(136) Dual Targeted Theranostic Nanomedicines for Local and Systemic Non-Opioid Analgesia in Trauma

Abstract

Acute neuropathic pain (ANP) resulting from civilian and combat traumatic injuries has dramatic impact on society at large as it poses with significant personal and economic burden. With opioid abuse epidemic currently in public eye across all levels of society, it is pertinent new therapeutic modalities are needed to effectively treat and resolve ANP. Neuroinflammation is recognized as one of the primary drivers of acute neuropathic to chronic pain transition leading to prolonged disability and loss of productivity. We hypothesize that the lack of molecular and cellular targeting specificity to effectively engage key cellular players in the neuronal injury milieu leads to non-opioid and local analgesia pain control failures in some patients. Here we present novel nanomedicine strategies for targeted non-opioid drug delivery directly to the key cells at the site of injury, immune cells and nerves.
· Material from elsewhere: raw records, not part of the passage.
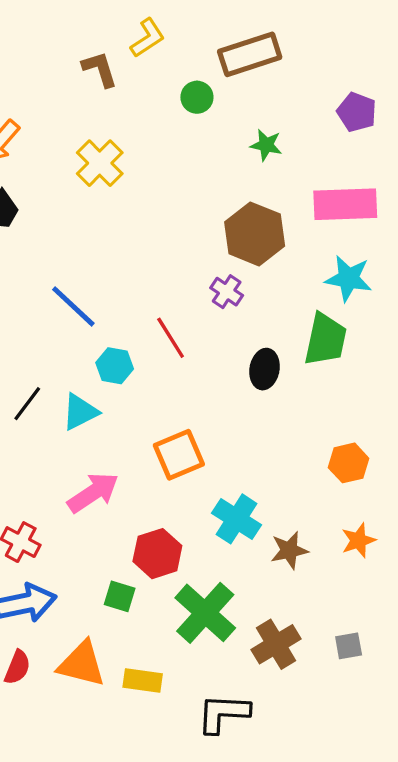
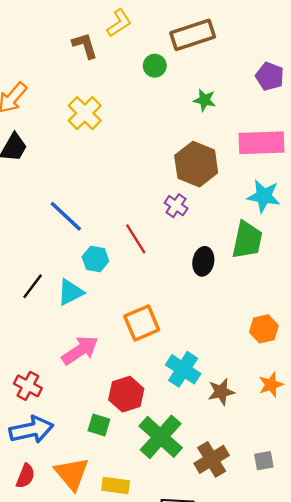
orange triangle: (82, 664) -> (72, 474), turned 36

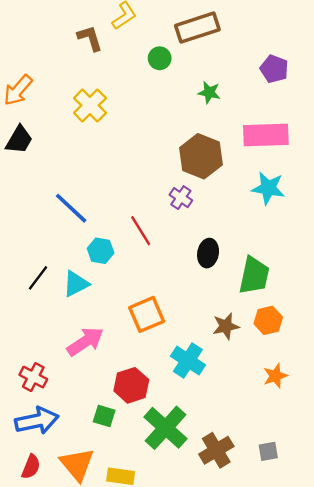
green trapezoid: (247, 240) -> (254, 275), moved
brown star: (221, 392) -> (226, 326), moved

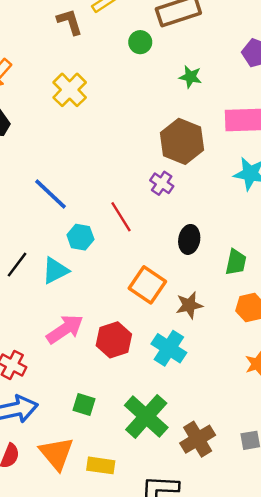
green trapezoid: (254, 275) -> (236, 262), size x0.7
orange square: (147, 314) -> (147, 285), moved, turned -33
brown star: (226, 326) -> (189, 305), moved
red hexagon: (131, 385) -> (114, 340), moved

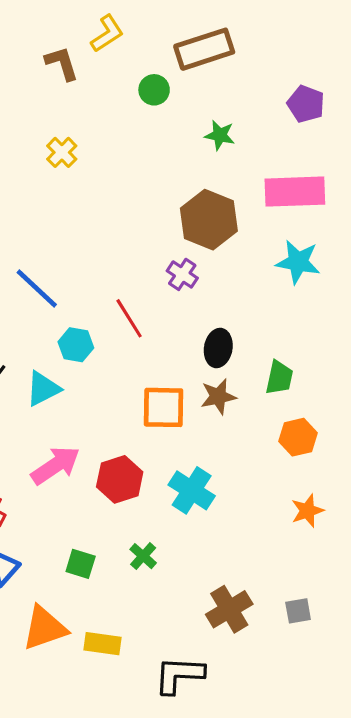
yellow cross: (70, 90) -> (62, 152), size x0.7
orange square: (147, 285) -> (163, 407), turned -33
brown star: (189, 305) -> (218, 396), moved
green cross: (146, 416) -> (143, 556), moved, size x0.5
orange triangle: (57, 453) -> (45, 628), turned 51

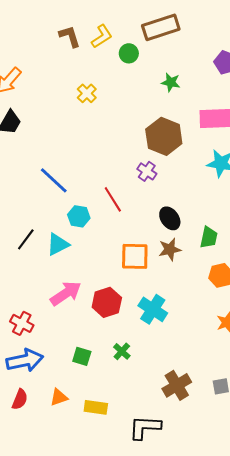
yellow L-shape: (107, 34) -> (102, 36), moved
yellow cross: (62, 152) -> (87, 93), moved
black ellipse: (218, 348) -> (170, 218), turned -45
orange triangle: (45, 628) -> (59, 397), size x0.6

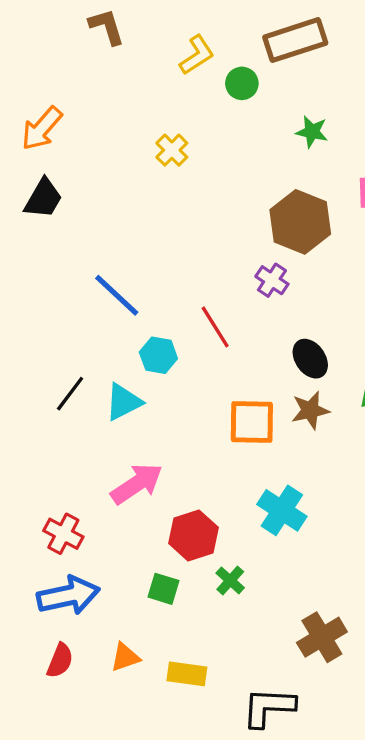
brown L-shape: (70, 36) -> (107, 27), moved
red hexagon: (107, 302) -> (193, 535), moved

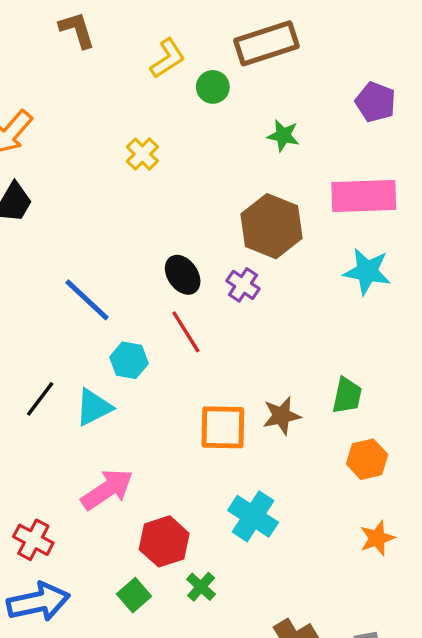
black ellipse: (310, 359) -> (183, 275), moved
green square: (163, 589) -> (134, 595), turned 32

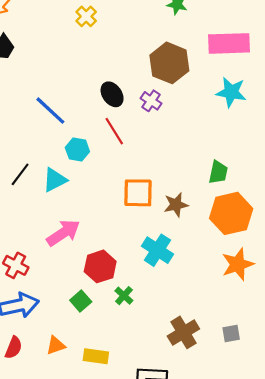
brown star: (282, 416) -> (176, 205), moved
orange hexagon: (367, 459) -> (231, 213), size x1.6
orange star: (377, 538) -> (238, 264), size x1.4

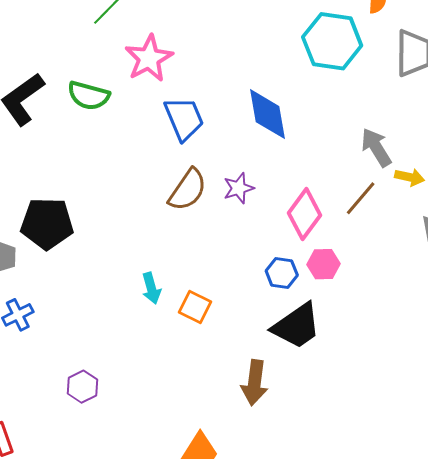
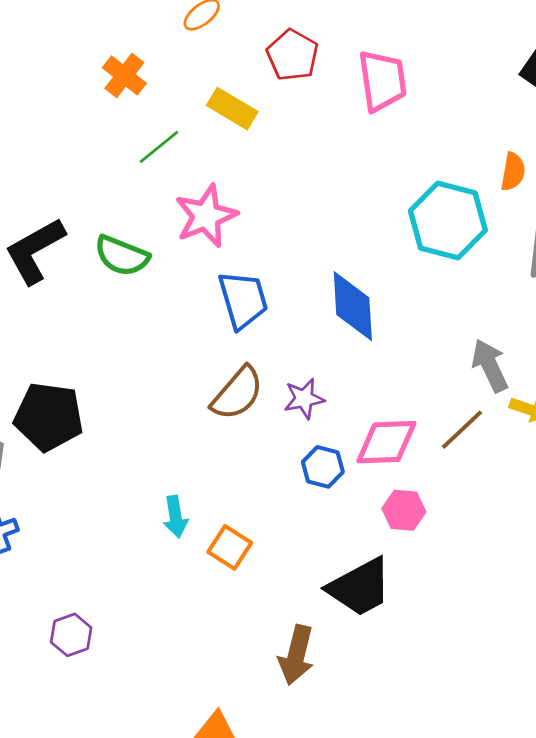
pink diamond: (305, 214) -> (386, 442), turned 45
blue hexagon: (282, 273) -> (323, 467), moved

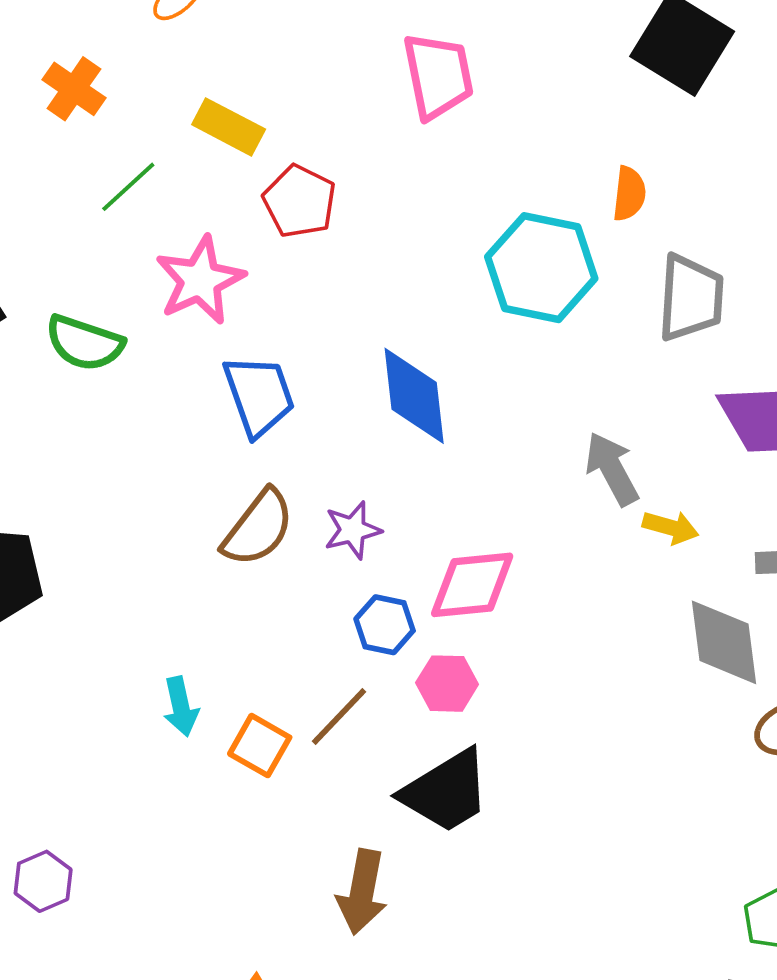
red pentagon: (292, 55) -> (300, 201), moved
brown line: (462, 430) -> (339, 716), moved
pink hexagon: (404, 510) -> (447, 684), moved

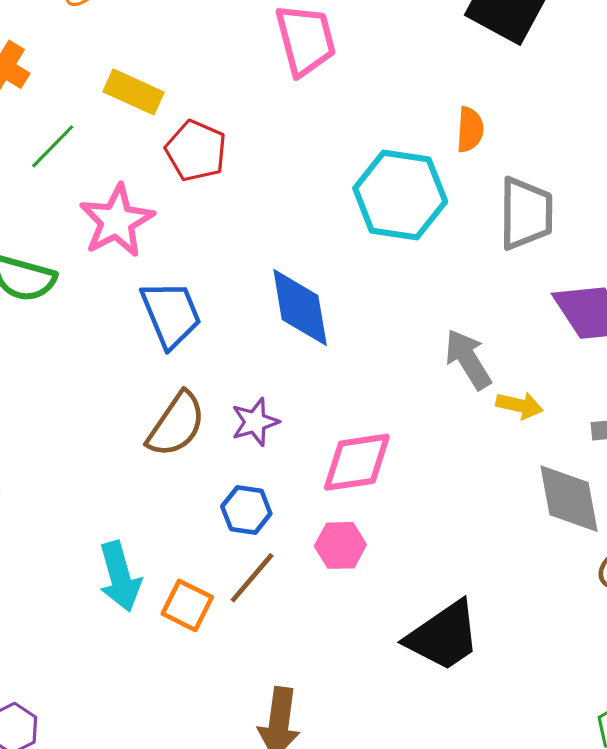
blue hexagon: (385, 625) -> (246, 510), moved
cyan arrow: (181, 707) -> (120, 577), size x1.4
black trapezoid: (446, 791) -> (444, 636), moved

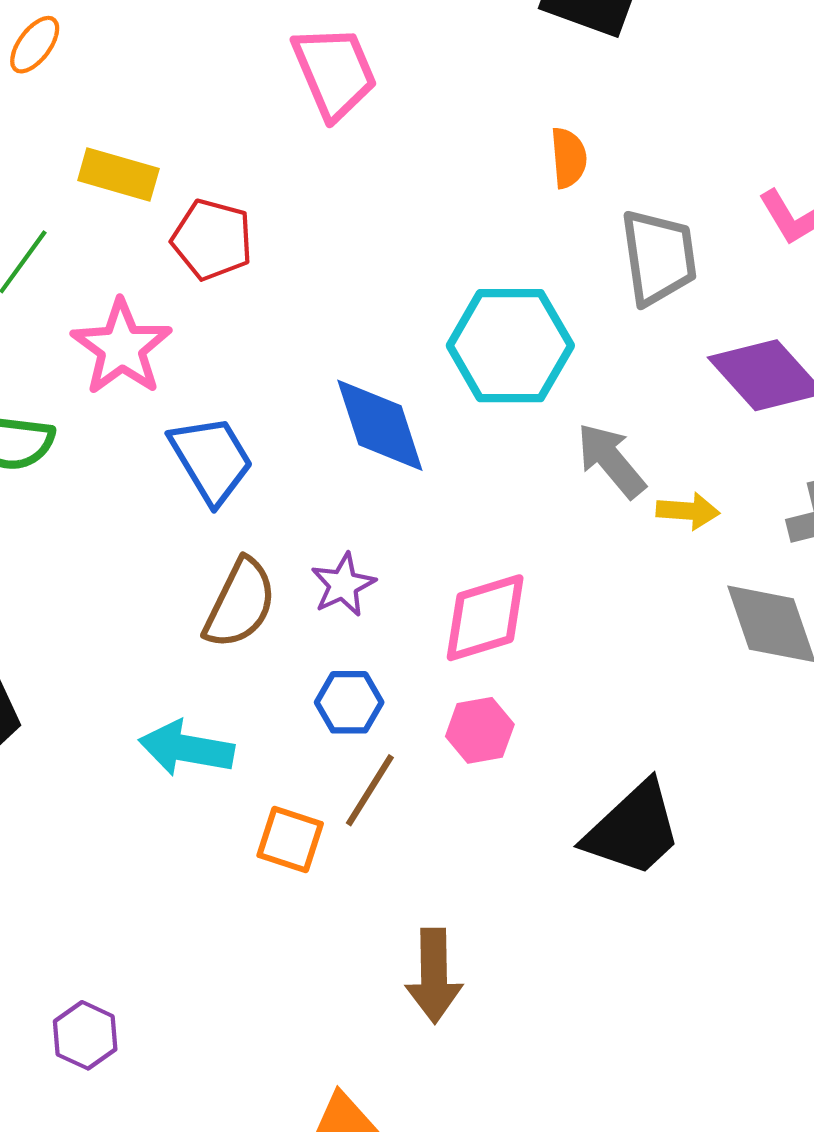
cyan hexagon: (400, 195) -> (510, 346), moved
cyan arrow: (120, 577) -> (186, 748), moved, turned 124

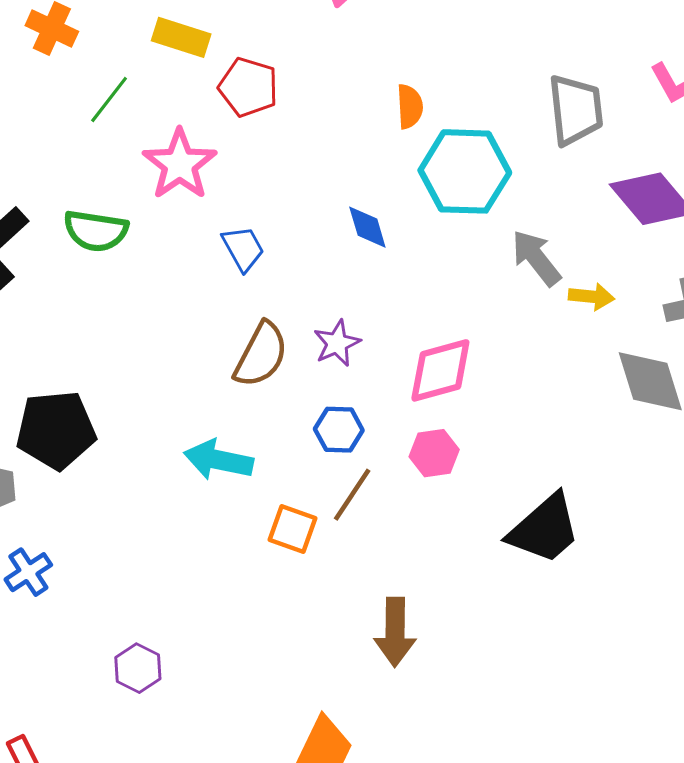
orange semicircle: (569, 158) -> (410, 106), moved
blue diamond: (380, 425) -> (367, 227), size x0.6
blue trapezoid: (211, 460) -> (243, 249), size x0.7

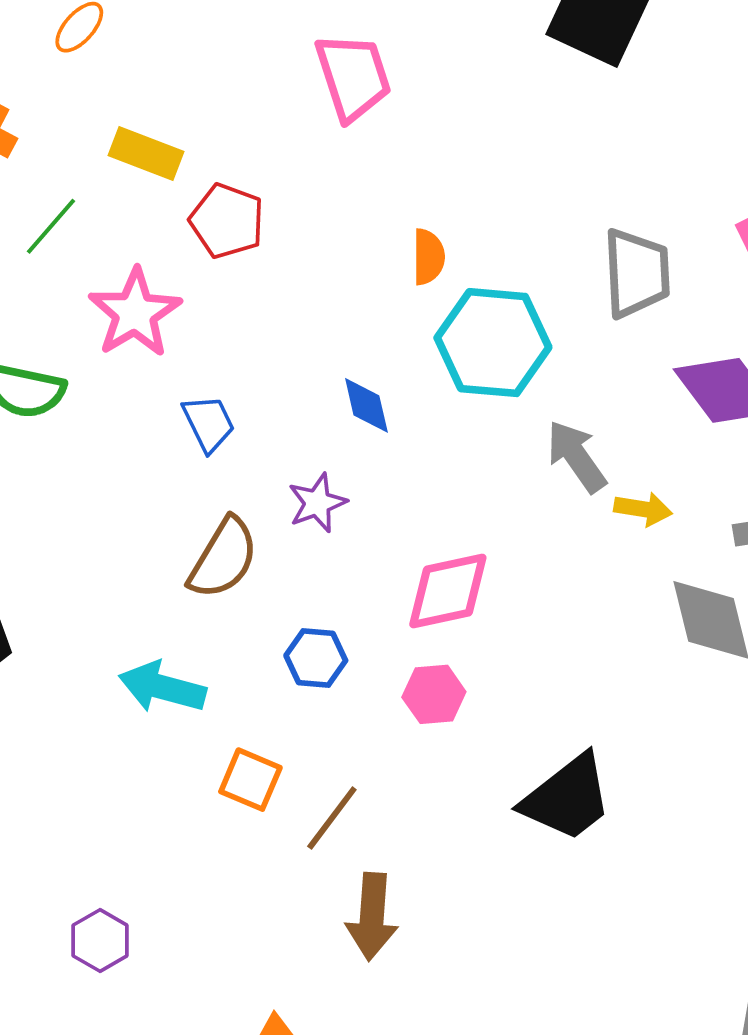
purple star: (337, 343) -> (317, 503), moved
brown line: (352, 495) -> (332, 818), moved
purple hexagon: (138, 668) -> (100, 941), moved

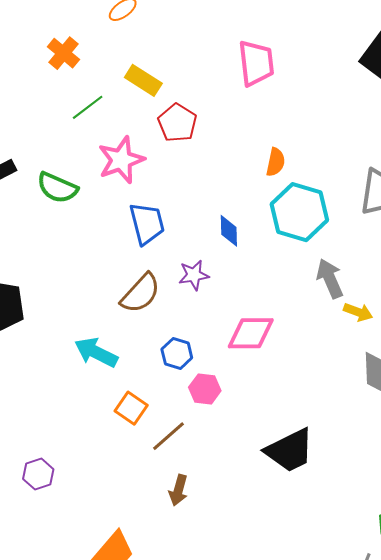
blue trapezoid: (209, 423) -> (147, 224), size x1.4
pink hexagon: (434, 694) -> (205, 389), moved
brown arrow: (372, 917) -> (178, 490), size x0.7

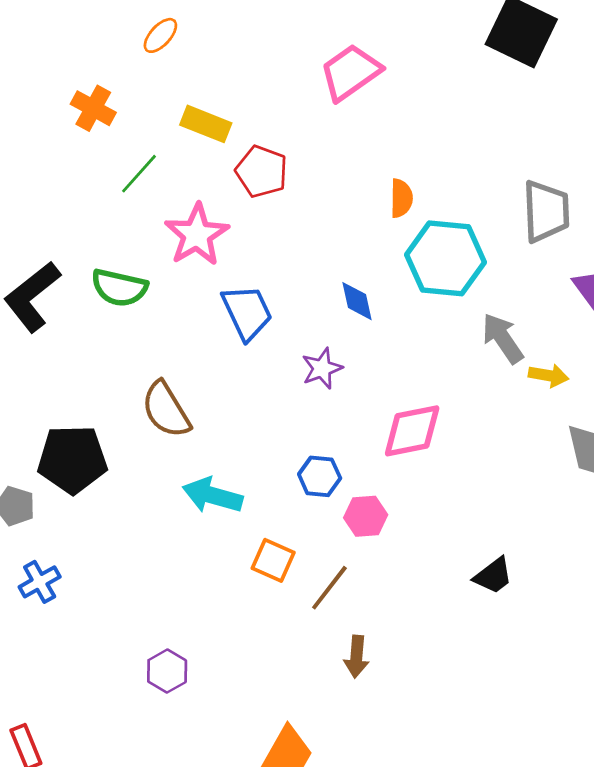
pink trapezoid: (256, 63) -> (350, 72), turned -108
brown semicircle: (140, 293) -> (166, 410), moved, turned 117
black trapezoid: (290, 450) -> (493, 576), size x0.6

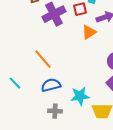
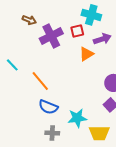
cyan line: (15, 83) -> (12, 65), moved
blue semicircle: (51, 85) -> (48, 107), turned -144

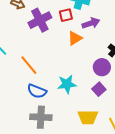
cyan star: (77, 118) -> (67, 84), moved
gray cross: (52, 133) -> (41, 117), size x1.5

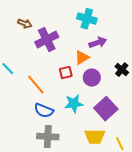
red square: (66, 15) -> (66, 73), moved
purple circle: (102, 67) -> (92, 78), moved
purple square: (99, 89) -> (106, 109), size x1.6

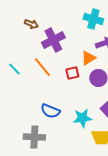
orange line: (36, 85) -> (42, 67), moved
cyan star: (74, 104) -> (82, 118), moved
gray cross: (48, 137) -> (34, 137), moved

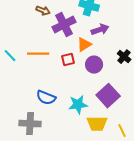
brown arrow: (31, 24) -> (43, 11), moved
purple cross: (53, 40) -> (64, 25), moved
orange line: (42, 67) -> (38, 54), turned -50

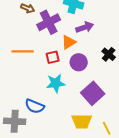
blue semicircle: (46, 98) -> (35, 106), moved
cyan star: (78, 105) -> (56, 83), moved

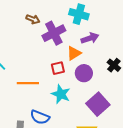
orange line: (23, 51) -> (28, 83), moved
cyan star: (56, 83) -> (61, 94), turned 30

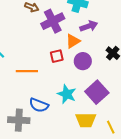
cyan star: (61, 94) -> (67, 94), moved

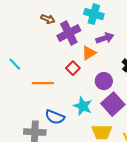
red square: (57, 56) -> (73, 68), turned -32
purple circle: (83, 61) -> (104, 81), moved

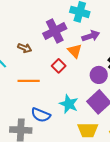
brown arrow: (48, 19) -> (25, 48), moved
orange triangle: (89, 53) -> (75, 51), turned -42
purple circle: (104, 81) -> (99, 75), moved

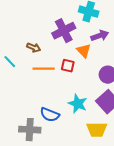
red square: (59, 66) -> (68, 66), turned -32
orange line: (29, 81) -> (44, 69), moved

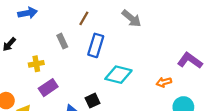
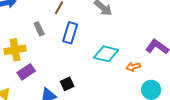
yellow cross: (36, 64) -> (15, 50), size x1.5
cyan diamond: (118, 75) -> (106, 54), moved

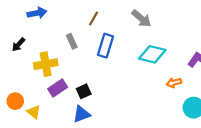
cyan diamond: (106, 54) -> (152, 54), moved
black square: (67, 84) -> (84, 91), moved

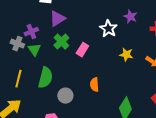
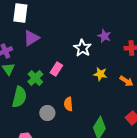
green cross: (61, 42) -> (35, 78), moved
gray circle: (65, 96) -> (47, 113), moved

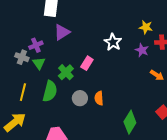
purple star: (104, 36) -> (142, 50), moved
yellow star: (100, 74) -> (146, 27), moved
gray circle: (47, 113) -> (80, 98), moved

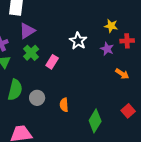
green cross: (66, 72) -> (31, 53), moved
gray circle: (80, 98) -> (37, 98), moved
orange semicircle: (99, 98) -> (64, 105), moved

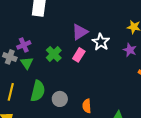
purple triangle: (27, 31) -> (80, 32), moved
pink rectangle: (52, 62) -> (79, 55), moved

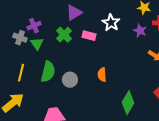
purple triangle: (80, 32) -> (74, 13), moved
pink rectangle: (79, 55) -> (89, 36), turned 72
orange semicircle: (87, 106) -> (102, 75), moved

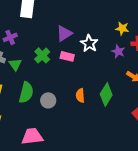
purple triangle: (74, 13) -> (64, 33), moved
purple cross: (34, 26) -> (10, 37), moved
green diamond: (128, 103) -> (106, 94), moved

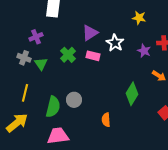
yellow star: (122, 28) -> (139, 18), moved
green semicircle: (26, 92) -> (53, 107), moved
orange semicircle: (80, 95) -> (106, 120), moved

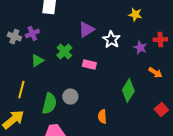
pink rectangle: (93, 56) -> (89, 65), moved
gray cross: (24, 58) -> (14, 37), moved
green triangle: (41, 64) -> (37, 61), turned 32

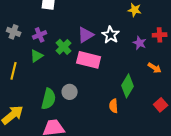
purple triangle: (86, 30) -> (86, 35), moved
purple cross: (32, 34) -> (40, 35), moved
pink rectangle: (89, 65) -> (89, 60), size x1.6
yellow line: (21, 90) -> (14, 71), moved
orange semicircle: (102, 117) -> (114, 106), moved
Since drug delivery is cell targeted, smaller drug doses are expected to produce similar or improved therapeutic effects over non-targeted therapies. Further we achieve overall dramatically decreased systemic exposure (up to 1000 fold), which can diminish unwanted side effects. Presented nanomedicine formulations provide sustained drug release leading to dosing frequency decrease and extended duration of therapeutic effects (up to 30 days or longer). As designed, these pain directed nanomedicines could improve patient response to treatment while minimizing systemic exposure/overdose risk, tolerance and/or dependency. To the best of our knowledge this is the first example of dual administration (systemic and local) nanomedicine design for acute post-trauma pain applicable to both civilian and military settings. We present fabrication and optimization of immune cell and nerve targeted nanoformulations. Evaluation for controlled release kinetics and safety of the these systems with optimized drug payloads in vivo in rat models of nerve injury and mouse inflammatory pain models following local and systemic administration is also presented.